→ TASK OBJECTIVE: Beginning with the first entry, restate the data word for word and leave out the images.

→ GIVEN RECORDS:

▶

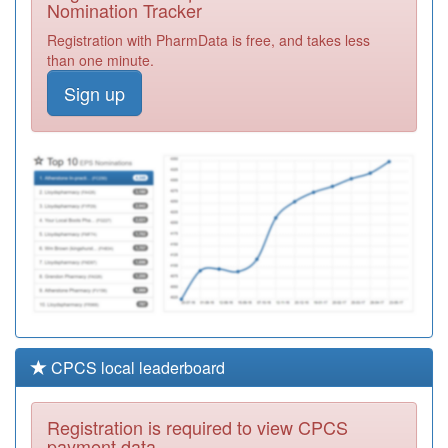
Nomination Tracker
Y00910
Farleigh Hospice
Registration with PharmData is free, and takes less
Registration
than one minute.
Required
Sign up
Y01086
Ic24 Ltd (brighton
& Hove Ooh)
Registration
Required
Y07483
Chelmer Pcn Hub
Registration
Required
CPCS local leaderboard
Registration is required to view CPCS
payment data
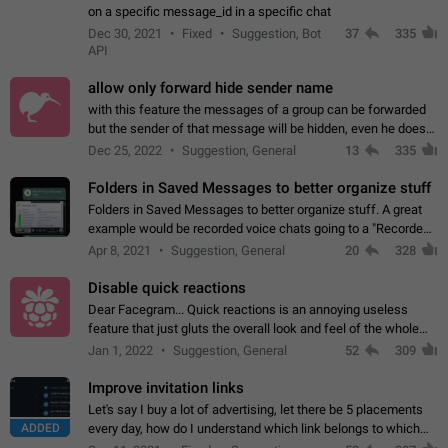
on a specific message_id in a specific chat
Dec 30, 2021
Fixed
Suggestion, Bot
37
335
API
allow only forward hide sender name
with this feature the messages of a group can be forwarded
but the sender of that message will be hidden, even he doesn't
have hide sender option enabled.
Dec 25, 2022
Suggestion, General
13
335
Folders in Saved Messages to better organize stuff
Folders in Saved Messages to better organize stuff. A great
example would be recorded voice chats going to a "Recorded
Voice Chats" folder under Saved Messages. (Attached sample
Apr 8, 2021
Suggestion, General
20
328
mockups)
Disable quick reactions
Dear Facegram... Quick reactions is an annoying useless
feature that just gluts the overall look and feel of the whole
chat area UX/UI. Please add an option to disable that feature
Jan 1, 2022
Suggestion, General
52
309
totally for the individual…
Improve invitation links
Let's say I buy a lot of advertising, let there be 5 placements
ADDED
every day, how do I understand which link belongs to which
channel? Constantly going in and looking at whether it's a link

◀

→ RESULT OF THE EXERCISE:
Nomination Tracker
Y00910
Farleigh Hospice
Registration with PharmData is free, and takes less
Registration
than one minute.
Required
Sign up
Y01086
Ic24 Ltd (brighton
& Hove Ooh)
Registration
Required
Y07483
Chelmer Pcn Hub
Registration
Required
CPCS local leaderboard
Registration is required to view CPCS
payment data
on a specific message_id in a specific chat
Dec 30, 2021
Fixed
Suggestion, Bot
37
335
API
allow only forward hide sender name
with this feature the messages of a group can be forwarded
but the sender of that message will be hidden, even he doesn't
have hide sender option enabled.
Dec 25, 2022
Suggestion, General
13
335
Folders in Saved Messages to better organize stuff
Folders in Saved Messages to better organize stuff. A great
example would be recorded voice chats going to a "Recorded
Voice Chats" folder under Saved Messages. (Attached sample
Apr 8, 2021
Suggestion, General
20
328
mockups)
Disable quick reactions
Dear Facegram... Quick reactions is an annoying useless
feature that just gluts the overall look and feel of the whole
chat area UX/UI. Please add an option to disable that feature
Jan 1, 2022
Suggestion, General
52
309
totally for the individual…
Improve invitation links
Let's say I buy a lot of advertising, let there be 5 placements
ADDED
every day, how do I understand which link belongs to which
channel? Constantly going in and looking at whether it's a link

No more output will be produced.